I was recently pointed to a presentation about Open XML that raised my curiosity. It found its way to me because it included my picture, but the content is what’s on my mind. I take the Open XML discussion pretty seriously; I’ve had very interesting and stimulating discussions about Open XML with a lot of folks, but I’ve also seen a lot of the nonsense that makes the discussion cloudy and difficult (see below).
The slide references a comment I made in a ZDNet Australia interview in reference to advantages of XML-based document formats over binary formats for enabling better security. Specifically, having file formats represented in XML makes parsing simpler, because XML documents are expressed using a pre-defined (in this case public) schema. They can be easier to parse than binary formats, which can be opaque and obscure, even when you already have its documentation. Given a choice, I’m sure that 99/100 developers would prefer to work with an XML-based format over a binary format, if only for the sake of simplicity, and my comment here illustrates one of those reasons.
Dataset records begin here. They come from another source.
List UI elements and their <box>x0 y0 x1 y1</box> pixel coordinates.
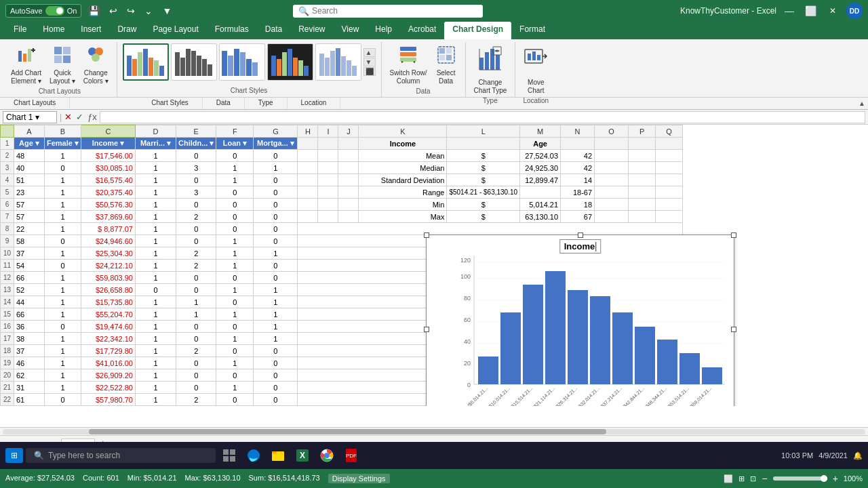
cell-f6[interactable]: 0 <box>216 199 254 211</box>
close-icon[interactable]: ✕ <box>825 4 841 18</box>
cell-d10[interactable]: 1 <box>135 247 176 260</box>
add-chart-element-button[interactable]: Add ChartElement ▾ <box>8 43 44 87</box>
cell-f21[interactable]: 1 <box>216 382 254 394</box>
cell-d7[interactable]: 1 <box>135 211 176 223</box>
scroll-area[interactable]: A B C D E F G H I J K L M N O P Q <box>0 125 868 406</box>
tab-format[interactable]: Format <box>511 22 553 39</box>
cell-d1[interactable]: Marri... ▾ <box>135 138 176 150</box>
cell-f2[interactable]: 0 <box>216 150 254 162</box>
chart-title-input[interactable]: Income <box>559 239 601 253</box>
cell-b14[interactable]: 1 <box>45 296 81 308</box>
cell-c11[interactable]: $24,212.10 <box>81 260 135 272</box>
cell-g19[interactable]: 0 <box>254 357 298 369</box>
cell-a14[interactable]: 44 <box>14 296 45 308</box>
edge-icon[interactable] <box>243 445 264 466</box>
cell-c4[interactable]: $16,575.40 <box>81 174 135 186</box>
cell-a8[interactable]: 22 <box>14 223 45 235</box>
col-header-f[interactable]: F <box>216 125 254 138</box>
cell-b2[interactable]: 1 <box>45 150 81 162</box>
cell-e3[interactable]: 3 <box>176 162 216 174</box>
cell-e14[interactable]: 1 <box>176 296 216 308</box>
chart-bar-2[interactable] <box>500 312 521 384</box>
cell-g1[interactable]: Mortga... ▾ <box>254 138 298 150</box>
pdf-icon[interactable]: PDF <box>340 445 362 466</box>
taskbar-search[interactable]: 🔍 Type here to search <box>26 448 216 463</box>
cell-c3[interactable]: $30,085.10 <box>81 162 135 174</box>
chrome-icon[interactable] <box>316 445 338 466</box>
cell-g7[interactable]: 0 <box>254 211 298 223</box>
page-layout-icon[interactable]: ⊞ <box>738 474 745 483</box>
cell-g11[interactable]: 0 <box>254 260 298 272</box>
collapse-icon[interactable]: ▲ <box>859 100 865 107</box>
col-header-j[interactable]: J <box>338 125 359 138</box>
quick-layout-button[interactable]: QuickLayout ▾ <box>47 43 78 87</box>
cell-b11[interactable]: 0 <box>45 260 81 272</box>
file-explorer-icon[interactable] <box>267 445 289 466</box>
cell-c13[interactable]: $26,658.80 <box>81 284 135 296</box>
cell-b4[interactable]: 1 <box>45 174 81 186</box>
cell-c10[interactable]: $25,304.30 <box>81 247 135 260</box>
cell-e13[interactable]: 0 <box>176 284 216 296</box>
cell-b22[interactable]: 0 <box>45 394 81 406</box>
move-chart-button[interactable]: MoveChart <box>521 43 551 97</box>
cell-e10[interactable]: 2 <box>176 247 216 260</box>
tab-file[interactable]: File <box>5 22 35 39</box>
name-box[interactable]: Chart 1 ▾ <box>3 111 57 123</box>
task-view-icon[interactable] <box>218 445 240 466</box>
cell-g3[interactable]: 1 <box>254 162 298 174</box>
save-icon[interactable]: 💾 <box>85 4 102 18</box>
cell-a6[interactable]: 57 <box>14 199 45 211</box>
cell-e21[interactable]: 0 <box>176 382 216 394</box>
handle-mr[interactable] <box>731 327 736 332</box>
chart-bar-11[interactable] <box>702 367 722 384</box>
handle-tm[interactable] <box>578 232 583 238</box>
select-data-button[interactable]: SelectData <box>433 43 460 87</box>
cell-a21[interactable]: 31 <box>14 382 45 394</box>
chart-bar-10[interactable] <box>679 353 700 384</box>
cell-e18[interactable]: 2 <box>176 345 216 357</box>
cell-a9[interactable]: 58 <box>14 235 45 247</box>
cell-g9[interactable]: 0 <box>254 235 298 247</box>
confirm-formula-icon[interactable]: ✓ <box>76 112 83 122</box>
cell-b21[interactable]: 1 <box>45 382 81 394</box>
cell-a7[interactable]: 57 <box>14 211 45 223</box>
cell-g16[interactable]: 1 <box>254 321 298 333</box>
change-chart-type-button[interactable]: ChangeChart Type <box>471 43 510 97</box>
cell-d14[interactable]: 1 <box>135 296 176 308</box>
col-header-c[interactable]: C <box>81 125 135 138</box>
autosave-toggle[interactable] <box>45 6 64 16</box>
cancel-formula-icon[interactable]: ✕ <box>64 112 72 122</box>
tab-formulas[interactable]: Formulas <box>207 22 257 39</box>
cell-d18[interactable]: 1 <box>135 345 176 357</box>
cell-a19[interactable]: 46 <box>14 357 45 369</box>
cell-d8[interactable]: 1 <box>135 223 176 235</box>
chart-style-4[interactable] <box>267 43 313 81</box>
chart-style-3[interactable] <box>219 43 265 81</box>
cell-e4[interactable]: 0 <box>176 174 216 186</box>
normal-view-icon[interactable]: ⬜ <box>724 474 733 483</box>
cell-f15[interactable]: 1 <box>216 308 254 321</box>
horizontal-scrollbar[interactable] <box>0 427 868 435</box>
cell-b13[interactable]: 1 <box>45 284 81 296</box>
cell-a17[interactable]: 38 <box>14 333 45 345</box>
col-header-e[interactable]: E <box>176 125 216 138</box>
tab-help[interactable]: Help <box>367 22 400 39</box>
cell-g12[interactable]: 0 <box>254 272 298 284</box>
cell-e19[interactable]: 0 <box>176 357 216 369</box>
col-header-h[interactable]: H <box>298 125 318 138</box>
change-colors-button[interactable]: ChangeColors ▾ <box>81 43 111 87</box>
cell-f9[interactable]: 1 <box>216 235 254 247</box>
cell-b17[interactable]: 1 <box>45 333 81 345</box>
cell-c7[interactable]: $37,869.60 <box>81 211 135 223</box>
handle-tl[interactable] <box>424 232 429 238</box>
excel-taskbar-icon[interactable]: X <box>292 445 313 466</box>
name-box-dropdown[interactable]: ▾ <box>35 113 39 122</box>
cell-d19[interactable]: 1 <box>135 357 176 369</box>
cell-c1[interactable]: Income ▾ <box>81 138 135 150</box>
chart-bar-9[interactable] <box>657 340 677 384</box>
tab-page-layout[interactable]: Page Layout <box>144 22 206 39</box>
cell-c20[interactable]: $26,909.20 <box>81 369 135 382</box>
formula-input[interactable] <box>100 111 865 123</box>
cell-c15[interactable]: $55,204.70 <box>81 308 135 321</box>
cell-e6[interactable]: 0 <box>176 199 216 211</box>
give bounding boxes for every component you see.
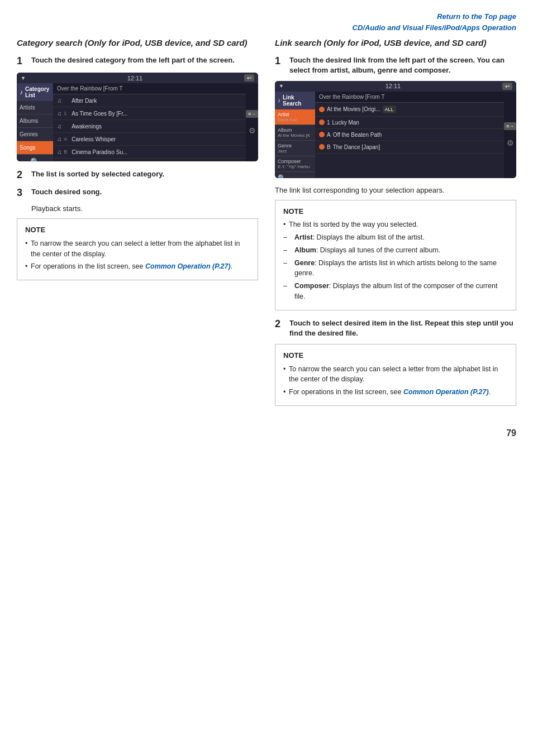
right-note-1-item-composer: Composer: Displays the album list of the… xyxy=(283,281,508,302)
screen-top-bar: ▼ 12:11 ↩ xyxy=(17,73,258,83)
step-1-text: Touch the desired category from the left… xyxy=(31,55,235,65)
right-step-1: 1 Touch the desired link from the left p… xyxy=(275,55,516,75)
song-item-2[interactable]: ♫ Awakenings xyxy=(53,120,246,133)
orange-dot-2 xyxy=(319,132,325,137)
note-icon-1: ♫ xyxy=(57,110,61,117)
link-back-button[interactable]: ↩ xyxy=(502,83,512,90)
song-item-1[interactable]: ♫ 1 As Time Goes By [Fr... xyxy=(53,107,246,120)
step-3-text: Touch desired song. xyxy=(31,187,102,197)
link-cat-album-sub: At the Movies [K xyxy=(278,133,312,138)
back-button[interactable]: ↩ xyxy=(244,74,254,82)
step-1-number: 1 xyxy=(17,55,27,68)
cat-artists[interactable]: Artists xyxy=(17,101,53,114)
link-song-title-0: At the Movies [Origi... xyxy=(327,106,380,112)
link-music-icon: ♪ xyxy=(278,97,280,103)
song-title-3: Careless Whisper xyxy=(72,136,116,142)
right-controls: ≡→ ⚙ xyxy=(246,83,258,161)
link-cat-composer[interactable]: Composer E.Y. "Yip" Harbu xyxy=(275,156,315,172)
right-column: Link search (Only for iPod, USB device, … xyxy=(275,37,516,412)
link-song-3[interactable]: B The Dance [Japan] xyxy=(315,141,504,154)
link-cat-genre[interactable]: Genre Jazz xyxy=(275,141,315,156)
gear-icon[interactable]: ⚙ xyxy=(249,126,256,135)
link-song-2[interactable]: A Off the Beaten Path xyxy=(315,129,504,141)
song-item-5[interactable]: ♫ C Cuban Hideaway xyxy=(53,159,246,161)
song-list: ♫ After Dark ♫ 1 As Time Goes By [Fr... … xyxy=(53,94,246,161)
link-search-header: ♪ Link Search xyxy=(275,92,315,109)
right-note-1-title: NOTE xyxy=(283,206,508,217)
right-note-1-item-album: Album: Displays all tunes of the current… xyxy=(283,245,508,256)
right-note-2-item-1: For operations in the list screen, see C… xyxy=(283,387,508,398)
link-letter-3: B xyxy=(327,144,331,150)
link-cat-search: 🔍 xyxy=(275,172,315,178)
left-note-item-0: To narrow the search you can select a le… xyxy=(25,238,250,260)
link-cat-artist-label: Artist xyxy=(278,112,312,117)
right-note-1-list: The list is sorted by the way you select… xyxy=(283,219,508,302)
note-icon-2: ♫ xyxy=(57,123,61,130)
left-note-list: To narrow the search you can select a le… xyxy=(25,238,250,272)
common-operation-link-right[interactable]: Common Operation (P.27) xyxy=(403,388,489,396)
after-screen-text: The link list corresponding to your sele… xyxy=(275,186,516,194)
page-number: 79 xyxy=(17,428,516,438)
cat-albums[interactable]: Albums xyxy=(17,114,53,128)
screen-time: 12:11 xyxy=(127,75,143,82)
link-cat-artist[interactable]: Artist Dave Koz xyxy=(275,109,315,125)
song-item-4[interactable]: ♫ B Cinema Paradiso Su... xyxy=(53,146,246,159)
left-note-item-1: For operations in the list screen, see C… xyxy=(25,261,250,272)
link-cat-composer-label: Composer xyxy=(278,159,312,164)
cat-logo: 🔍 xyxy=(17,155,53,161)
right-section-title: Link search (Only for iPod, USB device, … xyxy=(275,37,516,49)
left-note-box: NOTE To narrow the search you can select… xyxy=(17,218,258,280)
link-right-controls: ≡→ ⚙ xyxy=(504,92,516,178)
link-song-list-main: Over the Rainbow [From T At the Movies [… xyxy=(315,92,504,178)
cat-songs[interactable]: Songs xyxy=(17,141,53,155)
note-icon-4: ♫ xyxy=(57,149,61,155)
right-step-1-text: Touch the desired link from the left par… xyxy=(289,55,516,75)
list-view-btn[interactable]: ≡→ xyxy=(246,110,258,118)
note-icon-3: ♫ xyxy=(57,136,61,142)
link-cat-artist-sub: Dave Koz xyxy=(278,117,312,122)
link-gear-icon[interactable]: ⚙ xyxy=(507,138,514,147)
right-note-2-item-0: To narrow the search you can select a le… xyxy=(283,364,508,385)
song-item-3[interactable]: ♫ A Careless Whisper xyxy=(53,133,246,146)
now-playing-header: Over the Rainbow [From T xyxy=(53,83,246,94)
song-title-0: After Dark xyxy=(72,98,97,104)
note-icon-0: ♫ xyxy=(57,97,61,104)
cat-genres[interactable]: Genres xyxy=(17,128,53,141)
link-cat-album[interactable]: Album At the Movies [K xyxy=(275,125,315,141)
song-title-4: Cinema Paradiso Su... xyxy=(72,149,127,155)
step-3-number: 3 xyxy=(17,187,27,199)
link-screen-time: 12:11 xyxy=(386,83,401,89)
right-note-2-list: To narrow the search you can select a le… xyxy=(283,364,508,398)
common-operation-link-left[interactable]: Common Operation (P.27) xyxy=(145,262,231,270)
right-note-2-title: NOTE xyxy=(283,350,508,361)
link-list-view-btn[interactable]: ≡→ xyxy=(504,122,516,130)
left-section-title: Category search (Only for iPod, USB devi… xyxy=(17,37,258,49)
step-3: 3 Touch desired song. xyxy=(17,187,258,199)
top-links: Return to the Top page CD/Audio and Visu… xyxy=(17,11,516,33)
song-item-0[interactable]: ♫ After Dark xyxy=(53,94,246,107)
link-cat-composer-sub: E.Y. "Yip" Harbu xyxy=(278,164,312,169)
link-song-title-3: The Dance [Japan] xyxy=(333,144,380,150)
left-note-title: NOTE xyxy=(25,224,250,236)
category-list-label: Category List xyxy=(25,86,50,98)
right-note-1-item-0: The list is sorted by the way you select… xyxy=(283,219,508,230)
wifi-icon: ▼ xyxy=(21,75,26,81)
link-song-title-1: Lucky Man xyxy=(332,119,359,126)
right-note-1-item-artist: Artist: Displays the album list of the a… xyxy=(283,232,508,243)
step-2-text: The list is sorted by selected category. xyxy=(31,169,164,179)
step-2-number: 2 xyxy=(17,169,27,181)
orange-dot-1 xyxy=(319,119,325,125)
link-cat-genre-label: Genre xyxy=(278,143,312,149)
link-song-1[interactable]: 1 Lucky Man xyxy=(315,117,504,129)
all-badge: ALL xyxy=(383,106,396,113)
link-search-screen: ▼ 12:11 ↩ ♪ Link Search Artist Dave Koz … xyxy=(275,81,516,178)
music-icon: ♪ xyxy=(20,88,23,96)
link-wifi-icon: ▼ xyxy=(279,83,284,89)
link-now-playing: Over the Rainbow [From T xyxy=(315,92,504,103)
link-song-title-2: Off the Beaten Path xyxy=(333,132,382,138)
link-song-0[interactable]: At the Movies [Origi... ALL xyxy=(315,103,504,117)
return-to-top-link[interactable]: Return to the Top page xyxy=(437,12,516,21)
right-step-1-number: 1 xyxy=(275,55,285,68)
section-link[interactable]: CD/Audio and Visual Files/iPod/Apps Oper… xyxy=(353,23,517,32)
song-title-2: Awakenings xyxy=(72,123,102,130)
The deck goes onto state that Open XML allows “arbitrary binary blobs of data”, citing this as a “security hole” (this isn’t really anything new; this has been rehashed on several forums). I’ll just take a guess and say the presenter probably missed a few important references about ODF (search for “Binary” in the text), or within the ODF spec itself… Section 9.3 of the ODF specification discusses how frames can contain “Objects represented either in the OpenDocument Format or in a Object Specific Binary Format.” Section 9.3.5, describes the ability to add “plug-ins” to documents for “a media type that is not usually handled natively by office application software.” Base64Binary is a core data type of ODF, as described in section 16.1.
Of course both Open XML and ODF allow the embedding of binary content. So I guess it’s not clear to me why we’re picking on the binary DevMode structure when (so-called “arbitrary”) Binary data is supported in both formats (and probably every other authoring file format that is in widespread use today). If the implication is that ODF doesn’t allow the inclusion of “arbitrary” binary information the implication is absurd and false. By this logic I’d guess it’s worth a question to OASIS if we should expect binary data to be removed from a future version of the ODF spec? – I know the answer to that question; it’s not even worth asking.
I haven’t heard the deck presented, nor do I plan to tear the rest of it down (might be fun for a rainy day), but it looks to me like whoever created this slide deck is attempting to criticize a fundamental purpose of XML. Or maybe this is a criticism of the entire list of XML-based format specifications. Nothing about this criticism is specific to Open XML… it is an indictment of XML and document formats.
It seems odd to pick a fight with yourself (… very Fight Club-ish… “I am Jack’s Self-deprecating Argument”…);
The discussion about parsing XML formats vs. binary formats is equally applicable to Open XML, ODF, UOF, CDF, or (pick your XML-based format of the day). These slides contribute nothing to the XML formats discussion other than confusion. Part of the reason that the XML Formats debate exists is because (I think) we at least agree that XML offers us better opportunities for document format management than a binary format would… but according to the their point of view, I seem to be mistaken on that point. I must also be seeing things, because when I read the ODF spec, I see a lot of “arbitrary” binary data types in there too… obviously I’ve missed something.
Silly me J.